**Task brief:** Return each entry below word for word, leaving out any image.

::: Given records :::

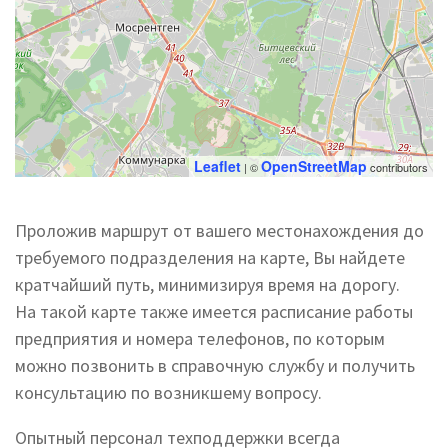
Leaflet
OpenStreetMap
| ©
contributors
Проложив маршрут от вашего местонахождения до
требуемого подразделения на карте, Вы найдете
кратчайший путь, минимизируя время на дорогу.
На такой карте также имеется расписание работы
предприятия и номера телефонов, по которым
можно позвонить в справочную службу и получить
консультацию по возникшему вопросу.
Опытный персонал техподдержки всегда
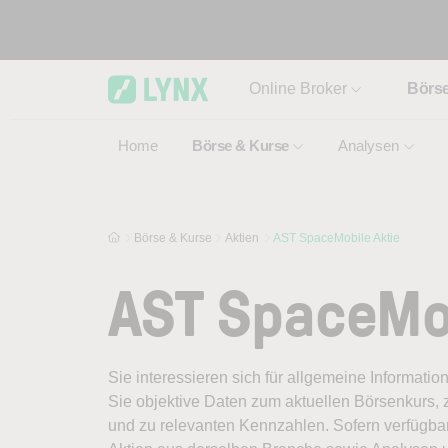
Skip to main content
Online Broker
Börs
Home
Börse & Kurse
Analysen
Börse & Kurse
Aktien
AST SpaceMobile Aktie
AST SpaceMob
Sie interessieren sich für allgemeine Informati
Sie objektive Daten zum aktuellen Börsenkurs, 
und zu relevanten Kennzahlen. Sofern verfügbar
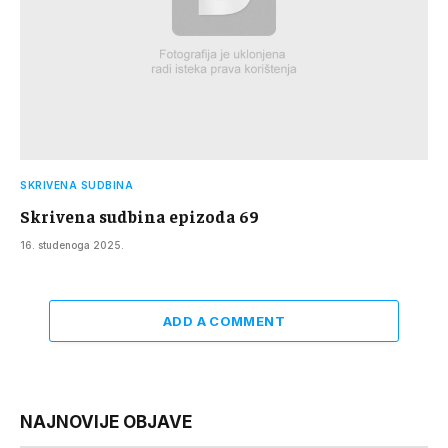
SKRIVENA SUDBINA
Skrivena sudbina epizoda 69
16. studenoga 2025.
ADD A COMMENT
NAJNOVIJE OBJAVE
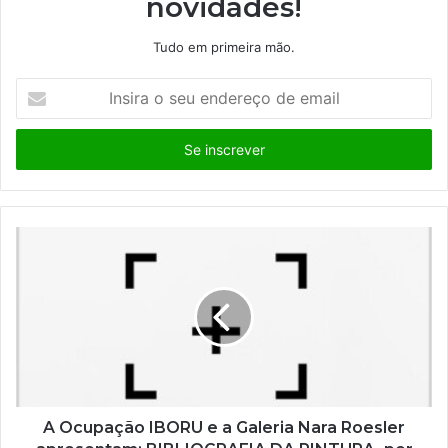
novidades!
Tudo em primeira mão.
I
n
s
i
r
a
o
s
e
u
e
n
d
e
r
e
ç
A Ocupação IBORU e a Galeria Nara Roesler
o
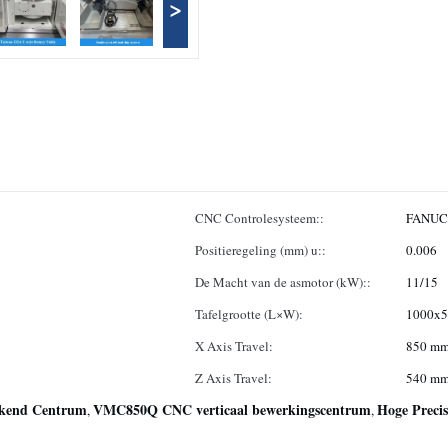
>
CNC Controlesysteem::
FANUC,
Positieregeling (mm) u::
0.006
De Macht van de asmotor (kW)::
11/15
Tafelgrootte (L×W):
1000x
X Axis Travel:
850 m
Z Axis Travel:
540 m
rkend Centrum
VMC850Q CNC verticaal bewerkingscentrum
Hoge Preci
,
,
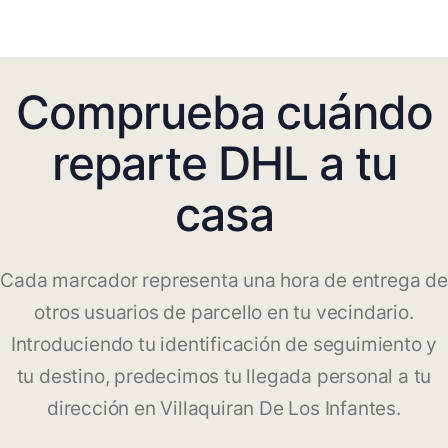
Comprueba cuándo
reparte DHL a tu
casa
Cada marcador representa una hora de entrega de
otros usuarios de parcello en tu vecindario.
Introduciendo tu identificación de seguimiento y
tu destino, predecimos tu llegada personal a tu
dirección en Villaquiran De Los Infantes.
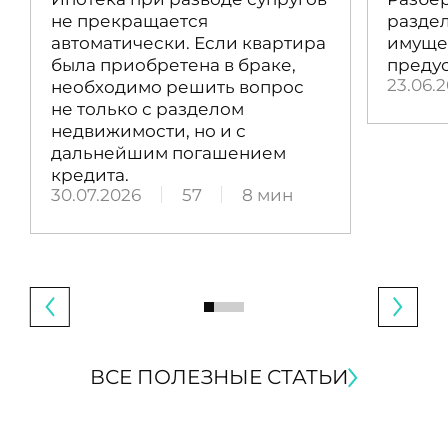
не прекращается
раздел
автоматически. Если квартира
имущес
была приобретена в браке,
преду
23.06.
необходимо решить вопрос
не только с разделом
недвижимости, но и с
дальнейшим погашением
кредита.
30.07.2026
57
8 мин
ВСЕ ПОЛЕЗНЫЕ СТАТЬИ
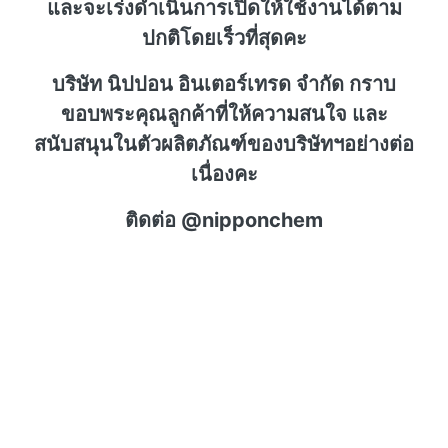
และจะเร่งดำเนินการเปิดให้ใช้งานได้ตาม
ปกติโดยเร็วที่สุดคะ
บริษัท นิปปอน อินเตอร์เทรด จำกัด กราบ
ขอบพระคุณลูกค้าที่ให้ความสนใจ และ
สนับสนุนในตัวผลิตภัณฑ์ของบริษัทฯอย่างต่อ
เนื่องคะ
ติดต่อ @nipponchem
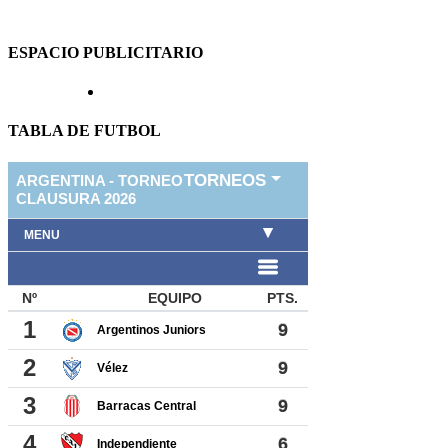
ESPACIO PUBLICITARIO
TABLA DE FUTBOL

:::

**Output below:**
Leaflet
OpenStreetMap
| ©
contributors
Проложив маршрут от вашего местонахождения до
требуемого подразделения на карте, Вы найдете
кратчайший путь, минимизируя время на дорогу.
На такой карте также имеется расписание работы
предприятия и номера телефонов, по которым
можно позвонить в справочную службу и получить
консультацию по возникшему вопросу.
Опытный персонал техподдержки всегда
Skip to main content
Online Broker
Börs
Home
Börse & Kurse
Analysen
Börse & Kurse
Aktien
AST SpaceMobile Aktie
AST SpaceMob
Sie interessieren sich für allgemeine Informati
Sie objektive Daten zum aktuellen Börsenkurs, 
und zu relevanten Kennzahlen. Sofern verfügbar
SKRIVENA SUDBINA
Skrivena sudbina epizoda 69
16. studenoga 2025.
ADD A COMMENT
NAJNOVIJE OBJAVE
novidades!
Tudo em primeira mão.
I
n
s
i
r
a
o
s
e
u
e
n
d
e
r
e
ç
A Ocupação IBORU e a Galeria Nara Roesler
o
>
CNC Controlesysteem::
FANUC,
Positieregeling (mm) u::
0.006
De Macht van de asmotor (kW)::
11/15
Tafelgrootte (L×W):
1000x
X Axis Travel:
850 m
Z Axis Travel:
540 m
rkend Centrum
VMC850Q CNC verticaal bewerkingscentrum
Hoge Preci
,
,
Comprueba cuándo
reparte DHL a tu
casa
Cada marcador representa una hora de entrega de
otros usuarios de parcello en tu vecindario.
Introduciendo tu identificación de seguimiento y
tu destino, predecimos tu llegada personal a tu
dirección en Villaquiran De Los Infantes.
не прекращается
раздел
автоматически. Если квартира
имущес
была приобретена в браке,
преду
23.06.
необходимо решить вопрос
не только с разделом
недвижимости, но и с
дальнейшим погашением
кредита.
30.07.2026
57
8 мин
ВСЕ ПОЛЕЗНЫЕ СТАТЬИ
และจะเร่งดำเนินการเปิดให้ใช้งานได้ตาม
ปกติโดยเร็วที่สุดคะ
บริษัท นิปปอน อินเตอร์เทรด จำกัด กราบ
ขอบพระคุณลูกค้าที่ให้ความสนใจ และ
สนับสนุนในตัวผลิตภัณฑ์ของบริษัทฯอย่างต่อ
เนื่องคะ
ติดต่อ @nipponchem
ESPACIO PUBLICITARIO
TABLA DE FUTBOL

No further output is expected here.